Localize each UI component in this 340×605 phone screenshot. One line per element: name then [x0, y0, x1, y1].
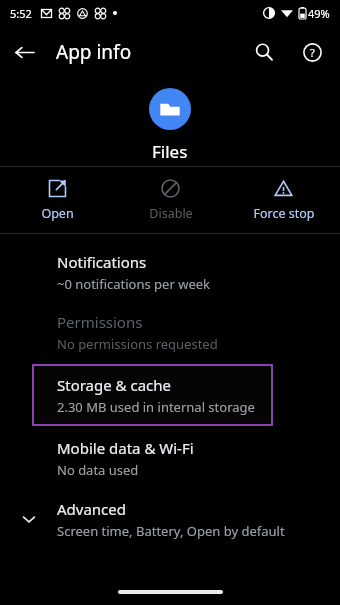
- staticText: 2.30 MB used in internal storage: [57, 398, 255, 416]
- button[interactable]: Notifications: [0, 242, 340, 302]
- button[interactable]: Disable: [114, 167, 227, 233]
- staticText: Disable: [149, 205, 193, 222]
- staticText: Storage & cache: [57, 375, 172, 395]
- button[interactable]: Force stop: [227, 167, 340, 233]
- staticText: Mobile data & Wi-Fi: [57, 438, 194, 458]
- staticText: Force stop: [253, 205, 315, 222]
- staticText: Open: [41, 205, 74, 222]
- staticText: Screen time, Battery, Open by default: [57, 522, 285, 540]
- button[interactable]: Permissions: [0, 302, 340, 362]
- staticText: ?: [310, 45, 315, 60]
- staticText: Notifications: [57, 252, 147, 272]
- staticText: App info: [56, 39, 132, 65]
- button[interactable]: Storage & cache: [33, 365, 272, 425]
- staticText: Advanced: [57, 499, 127, 519]
- staticText: Files: [152, 140, 188, 163]
- staticText: 49%: [308, 6, 330, 21]
- staticText: No permissions requested: [57, 335, 218, 353]
- button[interactable]: Search: [240, 28, 288, 76]
- button[interactable]: Advanced: [0, 488, 340, 550]
- staticText: ~0 notifications per week: [57, 275, 211, 293]
- button[interactable]: Open: [0, 167, 114, 233]
- button[interactable]: Mobile data & Wi-Fi: [0, 428, 340, 488]
- button[interactable]: Back: [0, 28, 48, 76]
- button[interactable]: Help: [288, 28, 336, 76]
- staticText: 5:52: [10, 6, 32, 21]
- staticText: No data used: [57, 461, 139, 479]
- staticText: Permissions: [57, 312, 143, 332]
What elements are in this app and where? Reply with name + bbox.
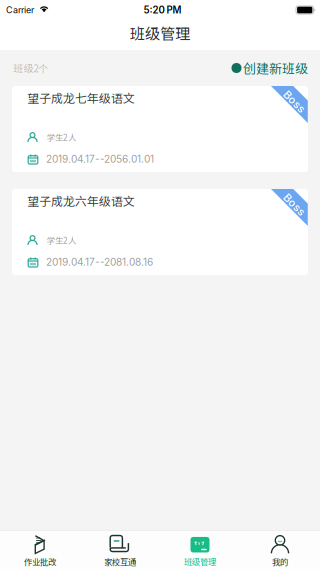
staticText: 班级2个 [14,61,48,75]
staticText: 我的 [272,556,288,568]
button[interactable]: 创建新班级 [232,59,308,77]
staticText: Boss [282,198,308,211]
button[interactable]: 我的 [240,531,320,569]
button[interactable]: 班级管理 [160,531,240,569]
staticText: 作业批改 [24,556,56,568]
button[interactable]: 家校互通 [80,531,160,569]
staticText: 学生2人 [47,131,76,143]
button[interactable]: Boss [12,189,308,275]
staticText: 望子成龙七年级语文 [27,89,135,106]
staticText: 5:20 PM [144,4,182,16]
staticText: Carrier [6,5,34,15]
staticText: 家校互通 [104,556,136,568]
button[interactable]: 作业批改 [0,531,80,569]
staticText: 班级管理 [184,556,216,568]
staticText: 望子成龙六年级语文 [27,192,135,209]
staticText: 创建新班级 [243,59,308,77]
staticText: 2019.04.17--2081.08.16 [46,256,153,268]
staticText: 学生2人 [47,234,76,246]
staticText: 2019.04.17--2056.01.01 [46,153,154,165]
staticText: Boss [282,95,308,108]
staticText: 班级管理 [130,22,190,44]
button[interactable]: Boss [12,86,308,172]
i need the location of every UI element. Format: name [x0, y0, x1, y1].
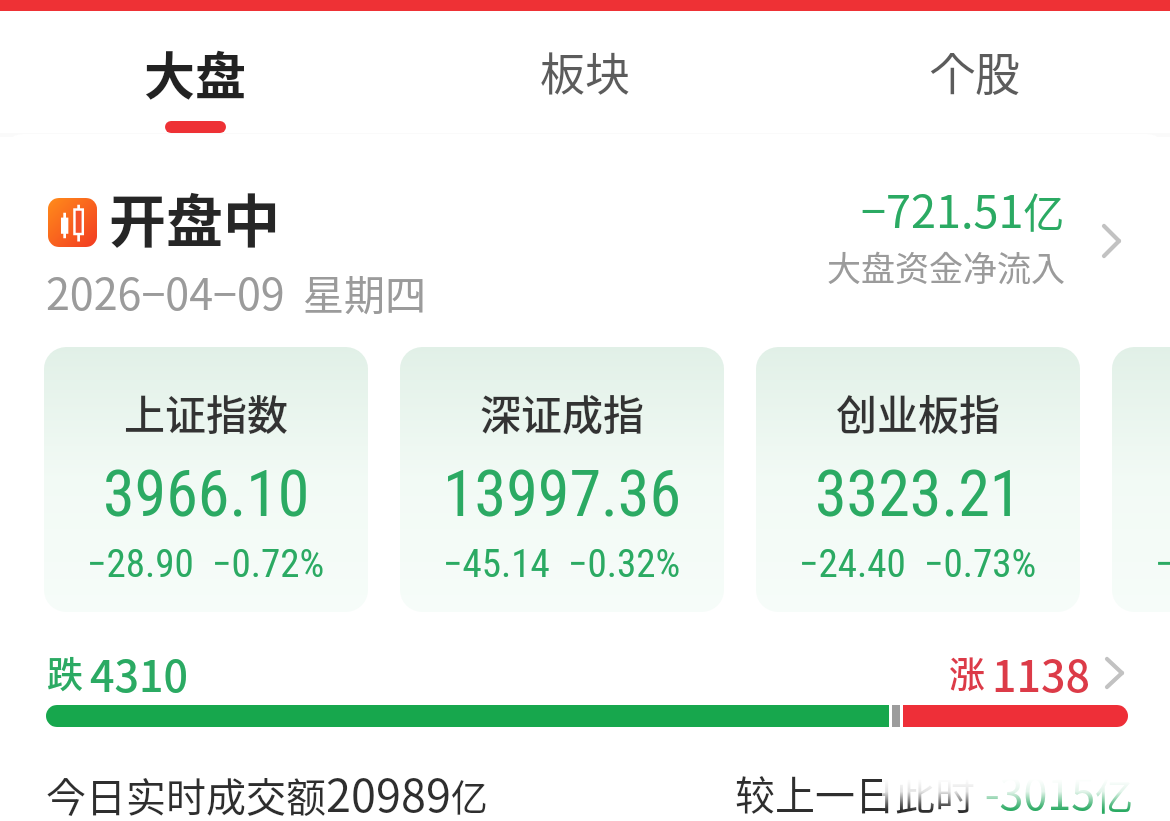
staticText: 较上一日此时 -3015亿 [735, 760, 1134, 821]
staticText: 今日实时成交额20989亿 [46, 760, 488, 821]
button[interactable]: 北证50 [1112, 347, 1170, 612]
button[interactable]: 上证指数 [44, 347, 368, 612]
button[interactable]: 创业板指 [756, 347, 1080, 612]
staticText: 13997.36 [443, 457, 682, 532]
staticText: 创业板指 [836, 382, 1000, 441]
staticText: 涨 [949, 646, 986, 698]
button[interactable]: 涨跌家数详情 [1095, 647, 1134, 699]
staticText: 板块 [540, 39, 631, 104]
staticText: 大盘 [144, 36, 247, 110]
staticText: −0.73% [924, 541, 1037, 587]
staticText: −28.90 [87, 541, 194, 587]
button[interactable]: 大盘 [75, 11, 315, 135]
staticText: 开盘中 [109, 176, 280, 259]
staticText: 3966.10 [103, 457, 310, 532]
staticText: −45.14 [443, 541, 550, 587]
button[interactable]: 资金流向详情 [1092, 214, 1131, 268]
staticText: −24.40 [799, 541, 906, 587]
staticText: 2026−04−09 星期四 [46, 260, 427, 322]
staticText: −0.72% [212, 541, 325, 587]
staticText: 上证指数 [124, 382, 288, 441]
staticText: 4310 [90, 642, 189, 704]
staticText: −721.51亿 [861, 176, 1065, 241]
staticText: 3323.21 [815, 457, 1022, 532]
button[interactable]: 板块 [465, 11, 705, 135]
staticText: 个股 [930, 39, 1021, 104]
button[interactable]: −721.51亿 [790, 180, 1065, 295]
button[interactable]: 个股 [855, 11, 1095, 135]
staticText: 跌 [47, 646, 84, 698]
button[interactable]: 跌 [0, 640, 1170, 740]
staticText: 深证成指 [480, 382, 644, 441]
button[interactable]: 深证成指 [400, 347, 724, 612]
staticText: −16.40 [1155, 541, 1170, 587]
staticText: 1138 [992, 642, 1091, 704]
staticText: −0.32% [568, 541, 681, 587]
staticText: 大盘资金净流入 [827, 242, 1065, 291]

*What this task involves*: Return a verbatim transcription of the data, omitting all images.

*Finished exercise*:
Localize each UI component in this 340×605 phone screenshot. One line per element: name then [x0, y0, x1, y1].
- staticText: 2.30 MB used in internal storage: [57, 398, 255, 416]
- button[interactable]: Notifications: [0, 242, 340, 302]
- button[interactable]: Disable: [114, 167, 227, 233]
- staticText: Disable: [149, 205, 193, 222]
- staticText: Storage & cache: [57, 375, 172, 395]
- button[interactable]: Force stop: [227, 167, 340, 233]
- staticText: Mobile data & Wi-Fi: [57, 438, 194, 458]
- staticText: Force stop: [253, 205, 315, 222]
- staticText: Open: [41, 205, 74, 222]
- staticText: Screen time, Battery, Open by default: [57, 522, 285, 540]
- button[interactable]: Permissions: [0, 302, 340, 362]
- staticText: ?: [310, 45, 315, 60]
- staticText: Notifications: [57, 252, 147, 272]
- staticText: App info: [56, 39, 132, 65]
- button[interactable]: Storage & cache: [33, 365, 272, 425]
- staticText: Advanced: [57, 499, 127, 519]
- staticText: Files: [152, 140, 188, 163]
- staticText: 49%: [308, 6, 330, 21]
- staticText: No permissions requested: [57, 335, 218, 353]
- button[interactable]: Search: [240, 28, 288, 76]
- button[interactable]: Advanced: [0, 488, 340, 550]
- staticText: ~0 notifications per week: [57, 275, 211, 293]
- button[interactable]: Open: [0, 167, 114, 233]
- button[interactable]: Mobile data & Wi-Fi: [0, 428, 340, 488]
- button[interactable]: Back: [0, 28, 48, 76]
- button[interactable]: Help: [288, 28, 336, 76]
- staticText: 5:52: [10, 6, 32, 21]
- staticText: No data used: [57, 461, 139, 479]
- staticText: Permissions: [57, 312, 143, 332]
What elements are in this app and where? Reply with name + bbox.
staticText: 班级2个 [14,61,48,75]
staticText: 我的 [272,556,288,568]
button[interactable]: 创建新班级 [232,59,308,77]
staticText: Boss [282,198,308,211]
button[interactable]: 我的 [240,531,320,569]
button[interactable]: 班级管理 [160,531,240,569]
staticText: 作业批改 [24,556,56,568]
button[interactable]: 家校互通 [80,531,160,569]
staticText: 学生2人 [47,131,76,143]
button[interactable]: Boss [12,189,308,275]
staticText: 望子成龙七年级语文 [27,89,135,106]
staticText: 5:20 PM [144,4,182,16]
staticText: Carrier [6,5,34,15]
staticText: 家校互通 [104,556,136,568]
button[interactable]: 作业批改 [0,531,80,569]
staticText: 班级管理 [184,556,216,568]
staticText: 望子成龙六年级语文 [27,192,135,209]
staticText: 创建新班级 [243,59,308,77]
staticText: 2019.04.17--2081.08.16 [46,256,153,268]
staticText: 学生2人 [47,234,76,246]
staticText: 2019.04.17--2056.01.01 [46,153,154,165]
staticText: Boss [282,95,308,108]
staticText: 班级管理 [130,22,190,44]
button[interactable]: Boss [12,86,308,172]
i need the location of every UI element. Format: name [x0, y0, x1, y1].
staticText: 较上一日此时 -3015亿 [735, 760, 1134, 821]
staticText: 今日实时成交额20989亿 [46, 760, 488, 821]
button[interactable]: 北证50 [1112, 347, 1170, 612]
button[interactable]: 上证指数 [44, 347, 368, 612]
button[interactable]: 创业板指 [756, 347, 1080, 612]
staticText: 13997.36 [443, 457, 682, 532]
staticText: 创业板指 [836, 382, 1000, 441]
staticText: 涨 [949, 646, 986, 698]
button[interactable]: 涨跌家数详情 [1095, 647, 1134, 699]
staticText: 板块 [540, 39, 631, 104]
staticText: 大盘 [144, 36, 247, 110]
staticText: −0.73% [924, 541, 1037, 587]
staticText: −28.90 [87, 541, 194, 587]
button[interactable]: 大盘 [75, 11, 315, 135]
staticText: 开盘中 [109, 176, 280, 259]
staticText: 3966.10 [103, 457, 310, 532]
staticText: −45.14 [443, 541, 550, 587]
button[interactable]: 资金流向详情 [1092, 214, 1131, 268]
staticText: −24.40 [799, 541, 906, 587]
staticText: 2026−04−09 星期四 [46, 260, 427, 322]
staticText: −0.72% [212, 541, 325, 587]
staticText: 上证指数 [124, 382, 288, 441]
staticText: 4310 [90, 642, 189, 704]
staticText: −721.51亿 [861, 176, 1065, 241]
staticText: 3323.21 [815, 457, 1022, 532]
button[interactable]: 板块 [465, 11, 705, 135]
staticText: 个股 [930, 39, 1021, 104]
button[interactable]: −721.51亿 [790, 180, 1065, 295]
button[interactable]: 个股 [855, 11, 1095, 135]
staticText: 跌 [47, 646, 84, 698]
button[interactable]: 跌 [0, 640, 1170, 740]
staticText: 深证成指 [480, 382, 644, 441]
button[interactable]: 深证成指 [400, 347, 724, 612]
staticText: −16.40 [1155, 541, 1170, 587]
staticText: 1138 [992, 642, 1091, 704]
staticText: −0.32% [568, 541, 681, 587]
staticText: 大盘资金净流入 [827, 242, 1065, 291]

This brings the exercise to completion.